Cancer hope of genome project

六月 30, 2000

The prevention and cure of several major cancers will be among the first fruits of the complete sequencing of the human genome, according to Gordon McVie, director general of the Cancer Research Campaign.

He said this week that the genes for many cancers are already known and that it will now be possible to uncover the genes that predispose individuals to cancer.

Dr McVie said: "Much of the technology used in genetics was developed in cancer laboratories and is used there intensively." For example, DNA chips used to detect gene variation were piloted in cancer research. In addition, he said, cancer tissue was more accessible for comparison with healthy tissue than with other diseases.

Dr McVie said: "Genetic information could have a predictive power that would mean we could foresee cancers without the 20-year trials that are currently necessary. We could pick out high-risk people more easily and they could make allowances in their diet or lifestyle."
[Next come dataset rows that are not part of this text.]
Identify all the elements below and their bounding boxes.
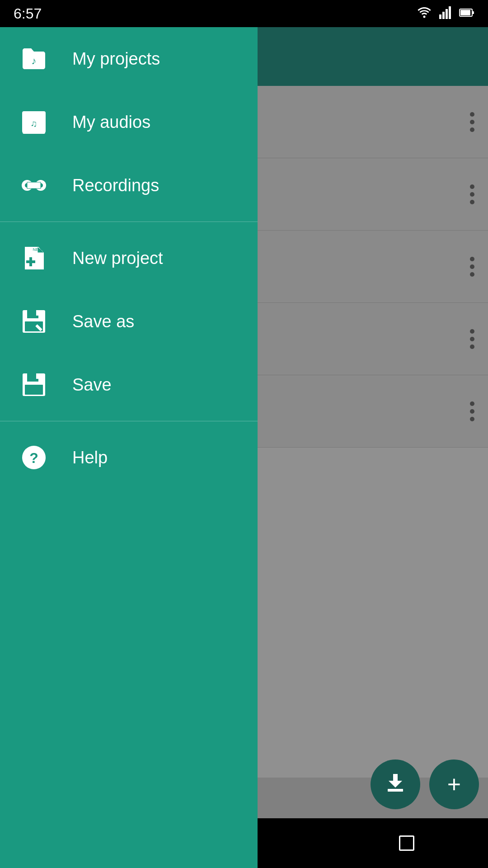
add-button[interactable]: + — [429, 760, 479, 809]
drawer-item-help[interactable]: ? Help — [0, 426, 258, 489]
wifi-icon — [417, 6, 432, 22]
svg-rect-1 — [439, 14, 441, 19]
more-options-button-4[interactable] — [470, 329, 474, 349]
save-icon — [18, 369, 50, 401]
svg-rect-4 — [449, 6, 451, 19]
drawer-item-save-as-label: Save as — [72, 312, 134, 331]
drawer-item-my-audios-label: My audios — [72, 113, 150, 132]
more-options-button-2[interactable] — [470, 184, 474, 204]
drawer-divider-1 — [0, 222, 258, 222]
svg-rect-7 — [472, 11, 474, 14]
status-icons — [417, 6, 474, 22]
drawer-item-save-label: Save — [72, 375, 112, 395]
svg-rect-25 — [36, 310, 39, 316]
drawer-item-save-as[interactable]: Save as — [0, 290, 258, 353]
svg-rect-8 — [388, 789, 403, 792]
svg-rect-31 — [25, 385, 43, 395]
drawer-item-save[interactable]: Save — [0, 353, 258, 416]
svg-text:?: ? — [29, 450, 38, 466]
help-icon: ? — [18, 442, 50, 473]
my-audios-icon: ♪ ♫ — [18, 106, 50, 138]
drawer-divider-2 — [0, 421, 258, 421]
my-projects-icon: ♪ — [18, 43, 50, 75]
svg-text:NEW: NEW — [33, 247, 43, 252]
list-row — [258, 231, 488, 303]
svg-text:♫: ♫ — [31, 118, 38, 128]
save-as-icon — [18, 306, 50, 337]
svg-rect-3 — [446, 9, 448, 19]
svg-rect-30 — [36, 373, 39, 379]
drawer-item-my-projects-label: My projects — [72, 49, 160, 69]
recordings-icon — [18, 170, 50, 201]
list-row — [258, 158, 488, 231]
status-bar: 6:57 — [0, 0, 488, 27]
add-icon: + — [447, 773, 461, 796]
fab-area: + — [371, 760, 479, 809]
new-project-icon: NEW — [18, 242, 50, 274]
recents-button[interactable] — [389, 825, 425, 861]
svg-rect-6 — [460, 10, 470, 15]
svg-rect-2 — [442, 12, 445, 19]
drawer-item-recordings[interactable]: Recordings — [0, 154, 258, 217]
list-row — [258, 375, 488, 448]
battery-icon — [459, 8, 474, 19]
svg-point-0 — [423, 15, 426, 18]
recents-icon — [399, 835, 414, 851]
drawer-item-new-project[interactable]: NEW New project — [0, 226, 258, 290]
more-options-button-3[interactable] — [470, 257, 474, 277]
drawer-item-my-projects[interactable]: ♪ My projects — [0, 27, 258, 90]
download-button[interactable] — [371, 760, 420, 809]
signal-icon — [439, 6, 452, 21]
status-time: 6:57 — [14, 5, 42, 22]
drawer-item-new-project-label: New project — [72, 249, 163, 268]
drawer-item-recordings-label: Recordings — [72, 176, 159, 195]
app-list-area — [258, 86, 488, 778]
svg-rect-18 — [27, 182, 41, 189]
drawer-item-my-audios[interactable]: ♪ ♫ My audios — [0, 90, 258, 154]
more-options-button-5[interactable] — [470, 401, 474, 421]
drawer-item-help-label: Help — [72, 448, 108, 467]
download-icon — [384, 772, 407, 797]
svg-rect-21 — [26, 260, 35, 263]
list-row — [258, 303, 488, 375]
navigation-drawer: ♪ My projects ♪ ♫ My audios — [0, 27, 258, 868]
svg-text:♪: ♪ — [32, 55, 37, 66]
app-header — [258, 27, 488, 86]
more-options-button-1[interactable] — [470, 112, 474, 132]
list-row — [258, 86, 488, 158]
He added that it might also be possible to predict which groups are less at risk of developing cancers - even to tell who is less at risk from smoking. "If the cigarette companies had any sense they would market a kit that told you how much risk you were running," he said.

The Wellcome Trust, the main British participant in the genome sequencing effort, has set up a human cancer genome project at its genome centre near Cambridge to exploit knowledge produced by the Human Genome Project.